Müller has been adamantly against the Nord Stream 2 pipeline’s construction since its inception. In 2020, she accused Minister-President Schwesig of “putting themselves in the service of a Russian company based in Switzerland” instead of acting in the interests of Schwesig’s own federal state. More recently, Müller has argued that the CDU is also to blame for allowing the approval of the Climate Foundation within twenty-four hours and continuously pushing the project forward. She notes that they, too, have been “harnessed by Russian propaganda.” Müller is especially concerned about the environmental impacts of the project as well as its potential to strain gas customers in the Mecklenburg-West Pomerania region. She believes that viewing fossil fuels as a bridge technology is “simply wrong” and that the jobs created by the pipeline “hardly matter” when balanced with its detrimental environmental impact. Instead, she suggests investing in jobs within the renewable energy sector. Her platforms for the 2022 Rostock mayoral race included a mission for the Mecklenburg-West Pomerania region to become “one of the largest economic locations for renewable energies and hydrogen production.”

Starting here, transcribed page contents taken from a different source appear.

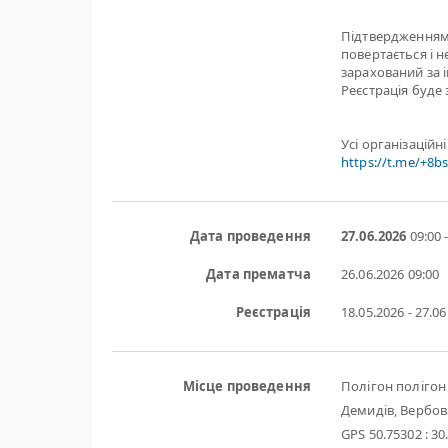
Підтвердженням 
повертається і н
зарахований за 
Реєстрація буде 
Усі організаційн
https://t.me/+8
Дата проведення
27.06.2026
09:00 
Дата прематча
26.06.2026
09:00
Реєстрація
18.05.2026 - 27.0
Місце проведення
Полігон полігон
Демидів, Вербов
GPS 50.75302 : 30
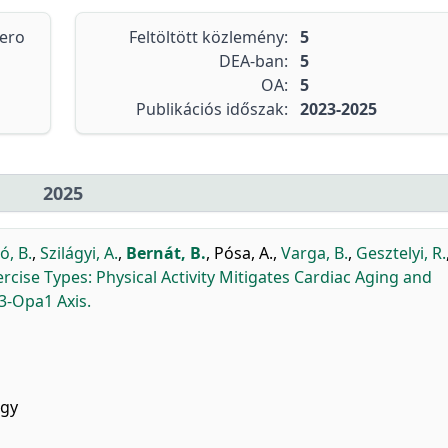
tero
Feltöltött közlemény:
5
DEA-ban:
5
OA:
5
Publikációs időszak:
2023-2025
2025
ó, B.
,
Szilágyi, A.
,
Bernát, B.
,
Pósa, A.
,
Varga, B.
,
Gesztelyi, R.
ercise Types: Physical Activity Mitigates Cardiac Aging and
3-Opa1 Axis.
ogy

Claudia Müller’s engagements are not limited to the Baltic Sea. She also maintains a strong social media presence, which she leverages to connect with her constituency. She films “day in the life” videos that provide insights into her work and offer advice on how to be more environmentally conscious at home. As an advocate for EU engagement in the Mecklenburg region, Müller believes that the influence of the European Union extends far beyond the confines of Strasbourg and Brussels: “Ganz klar: EU ist weit mehr als Straßburg und Brüssel.” She emphasizes that numerous European projects, such as the Common Agricultural Policy, have a direct impact on the daily lives of people in the region. Müller’s positive stance towards the European Union is coupled with a progressive approach to immigration. This policy is aimed at fostering an inflow of skilled labor into Mecklenburg-West Pomerania. According to Müller, the shortage of specialists is a big challenge for the region, with 43.7 percent of all vacancies lacking sufficiently qualified applicants. As a solution, she strongly supports the implementation of an “opportunity card,” or “Chancenkarte,” which allows people to come to Germany to look for a job providing they have the required minimum of points. She hopes that the Skilled Immigration Act will allow the region to drive sustainable development, writing that “there would be no new solar systems without an installer, no sustainable mobility without a bus driver.”